◆ Action item ◆
Can you quote the lines below exactly, starting at the line with "Given the image: Trace **pulmonary artery**." and going through the last one?

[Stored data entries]
-=-=-

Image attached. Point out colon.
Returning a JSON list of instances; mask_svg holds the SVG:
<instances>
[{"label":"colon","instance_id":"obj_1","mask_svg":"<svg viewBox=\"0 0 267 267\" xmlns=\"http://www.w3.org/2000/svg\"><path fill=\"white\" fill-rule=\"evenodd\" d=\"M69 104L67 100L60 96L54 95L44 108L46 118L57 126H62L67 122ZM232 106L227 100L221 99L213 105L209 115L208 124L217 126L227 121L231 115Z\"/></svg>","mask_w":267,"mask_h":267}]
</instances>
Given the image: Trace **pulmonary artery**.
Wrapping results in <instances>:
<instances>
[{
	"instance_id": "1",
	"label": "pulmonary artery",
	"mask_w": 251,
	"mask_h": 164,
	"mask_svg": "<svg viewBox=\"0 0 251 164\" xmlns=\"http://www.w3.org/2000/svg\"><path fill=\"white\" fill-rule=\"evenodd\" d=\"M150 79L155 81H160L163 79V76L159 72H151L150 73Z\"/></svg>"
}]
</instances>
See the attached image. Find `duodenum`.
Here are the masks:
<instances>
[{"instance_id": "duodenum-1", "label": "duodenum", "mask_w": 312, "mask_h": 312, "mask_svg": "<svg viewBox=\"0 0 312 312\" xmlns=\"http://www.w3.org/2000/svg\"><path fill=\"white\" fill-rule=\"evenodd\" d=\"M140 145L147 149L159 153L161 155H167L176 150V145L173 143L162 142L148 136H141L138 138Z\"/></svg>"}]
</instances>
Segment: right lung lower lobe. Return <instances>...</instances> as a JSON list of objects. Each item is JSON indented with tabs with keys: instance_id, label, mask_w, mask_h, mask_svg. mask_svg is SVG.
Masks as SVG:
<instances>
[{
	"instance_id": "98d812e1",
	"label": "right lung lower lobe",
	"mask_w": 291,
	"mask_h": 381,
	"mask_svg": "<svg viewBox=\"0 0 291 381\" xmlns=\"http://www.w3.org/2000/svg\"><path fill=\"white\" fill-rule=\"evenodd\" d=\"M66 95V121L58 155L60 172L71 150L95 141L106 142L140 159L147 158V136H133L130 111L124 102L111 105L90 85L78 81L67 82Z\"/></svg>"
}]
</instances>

-=-=-

◆ Answer to the problem ◆
Given the image: Trace **pulmonary artery**.
Wrapping results in <instances>:
<instances>
[{
	"instance_id": "1",
	"label": "pulmonary artery",
	"mask_w": 251,
	"mask_h": 164,
	"mask_svg": "<svg viewBox=\"0 0 251 164\" xmlns=\"http://www.w3.org/2000/svg\"><path fill=\"white\" fill-rule=\"evenodd\" d=\"M150 79L155 81H160L163 79V76L159 72H151L150 73Z\"/></svg>"
}]
</instances>
See the attached image. Find `duodenum`.
Here are the masks:
<instances>
[{"instance_id": "duodenum-1", "label": "duodenum", "mask_w": 312, "mask_h": 312, "mask_svg": "<svg viewBox=\"0 0 312 312\" xmlns=\"http://www.w3.org/2000/svg\"><path fill=\"white\" fill-rule=\"evenodd\" d=\"M140 145L147 149L159 153L161 155H167L176 150V145L173 143L162 142L148 136H141L138 138Z\"/></svg>"}]
</instances>
Segment: right lung lower lobe. Return <instances>...</instances> as a JSON list of objects. Each item is JSON indented with tabs with keys: instance_id, label, mask_w, mask_h, mask_svg. mask_svg is SVG.
Masks as SVG:
<instances>
[{
	"instance_id": "98d812e1",
	"label": "right lung lower lobe",
	"mask_w": 291,
	"mask_h": 381,
	"mask_svg": "<svg viewBox=\"0 0 291 381\" xmlns=\"http://www.w3.org/2000/svg\"><path fill=\"white\" fill-rule=\"evenodd\" d=\"M66 95V121L58 155L60 172L71 150L95 141L106 142L140 159L147 158V136H133L130 111L124 102L111 105L90 85L78 81L67 82Z\"/></svg>"
}]
</instances>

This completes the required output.